Starting with the last function, fill_ints()
. Passing in two
pointers means that two registers get addresses put into them:
0x00000000004004e7 <+23>: lea 0x8(%rsp),%rsi
0x00000000004004ec <+28>: lea 0xc(%rsp),%rdi
0x00000000004004f1 <+33>: callq 0x400530 <fill_ints>
and the implementation of fill_ints()
fills in the pointees. Pretty
much what you'd expect.
Dump of assembler code for function fill_ints:
0x0000000000400530 <+0>: movl $0x3,(%rdi)
0x0000000000400536 <+6>: movl $0x5,(%rsi)
0x000000000040053c <+12>: retq
The fill_pair
implementation is similar, but with just one pointer
and two offsets.
return_pair
is quite different:
Dump of assembler code for function return_pair:
0x0000000000400510 <+0>: movabs $0x500000003,%rax
0x000000000040051a <+10>: retq
Because two ints fit in a 64-bit register, the whole function can be implemented with one immediate load and no memory accesses!
But surely, you say, that's just because your Pair
type is simple.
How about pointers? If the second field were a pointer, it wouldn't
fit into a single register.
Here's what a pair of an int and a pointer compiles down to:
Dump of assembler code for function return_pair2:
0x0000000000400510 <+0>: mov $0x40062c,%edx
0x0000000000400515 <+5>: mov $0x3,%eax
0x000000000040051a <+10>: retq
Again no memory references, just registers.
Ok, how about something that can't fit in multiple registers? Like say a buffer.
typedef struct { int a; int big[1024]; } Pair; Pair return_pair3();
and the associated code:
Pair return_pair3() { Pair p; p.a = 3; p.big[0] = 5; return p; }
Here's the dump:
Dump of assembler code for function return_pair3:
0x0000000000400510 <+0>: sub $0xfa0,%rsp
0x0000000000400517 <+7>: mov %rdi,%rax
0x000000000040051a <+10>: movl $0x3,(%rdi)
0x0000000000400520 <+16>: movl $0x5,0x4(%rdi)
0x0000000000400527 <+23>: add $0xfa0,%rsp
0x000000000040052e <+30>: retq
To "return" a large structure, the caller provides stack space for it
and the function fills in the caller's copy — sorta like the return
value optimization. This code is the same as the code that
explicitly passes a pointer. (I don't get why this function adjusts
%rsp
, it seems like it doesn't even use it...)

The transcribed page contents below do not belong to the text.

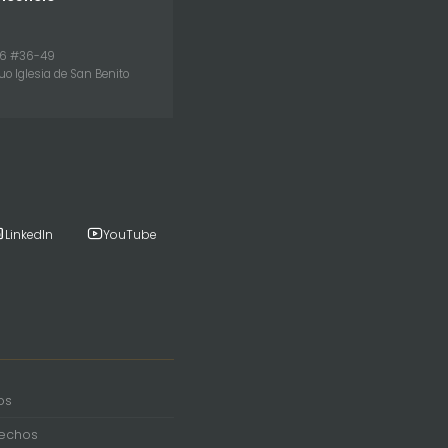
26 #36-49
uo Iglesia de San Benito
LinkedIn
YouTube
os
rechos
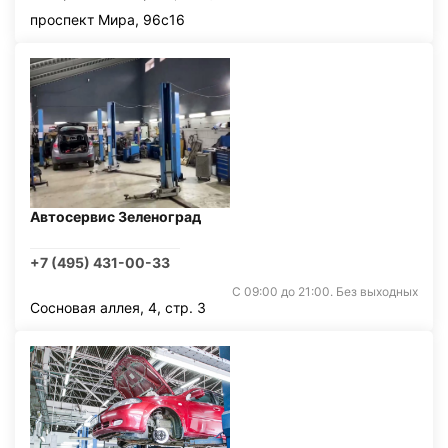
проспект Мира, 96с16
Автосервис Зеленоград
+7 (495) 431-00-33
С 09:00 до 21:00. Без выходных
Сосновая аллея, 4, стр. 3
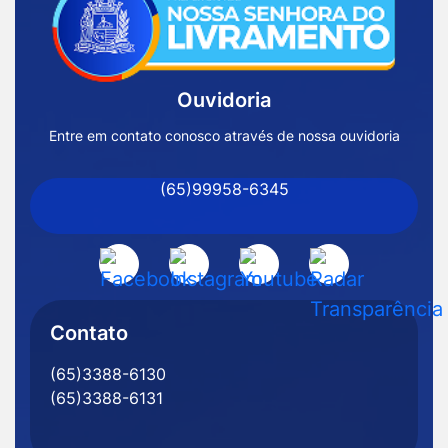
a
Página
Inicial
Ouvidoria
Prefeitura
de
Entre em contato conosco através de nossa ouvidoria
Nossa
(65)99958-6345
Senhora
do
Livramento
Acessar
Acessar
Acessar
Acessar
-
a
a
a
a
MT
Rede
Rede
Rede
Rede
Contato
Social
Social
Social
Social
(65)3388-6130
Facebook
Instagram
Youtube
Radar
(65)3388-6131
Transparência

In each of these cases, returning by value seems to equal to or better in terms of generated code to the approaches using pointers. So why not do it?
Here are some reasons. (Note that I'm avoiding C++ here, which has its own additional complicated rules as described in the above wikipedia article.)
-
Most importantly, you need to create a new tuple type whenever you want to pass more than one value around. It is inconvenient, especially when the caller already has a variable handy for the value it wants to get back from the function and could just pass its address.
-
Passing structures via registers appears to be a newer ABI; gcc has
-fpcc-struct-return
and-freg-struct-return
to select between them. But my system appears to be built with return-via-registers on (it appears that it as introduced into gcc around the year 2000) and even when I manually select returning via memory it just meansreturn_pair
andreturn_pair2
decompose into the behavior ofreturn_pair3
. -
If your structure contains any character buffer the function gains a bunch of checking code due to
-fstack-protector
, removing the benefit.
-
For larger structures, you may have to worry about stack space. But such things don't belong on the stack in the first place; you are working with pointers to them to start with so functions that fill in those pointers are more convenient anyway.
-
(This point and the following were contributed by Jeffrey Yasskin after the post was first published.) If you return several different variables, depending on conditions inside the function, NRVO doesn't kick in. This is often a missed optimization in the compiler, but we still have to deal with it.
-
If the return value owns some allocated space, you can often save allocation time by passing in a variable that already has the space allocated.
-
Insert your reason here. What else am I missing?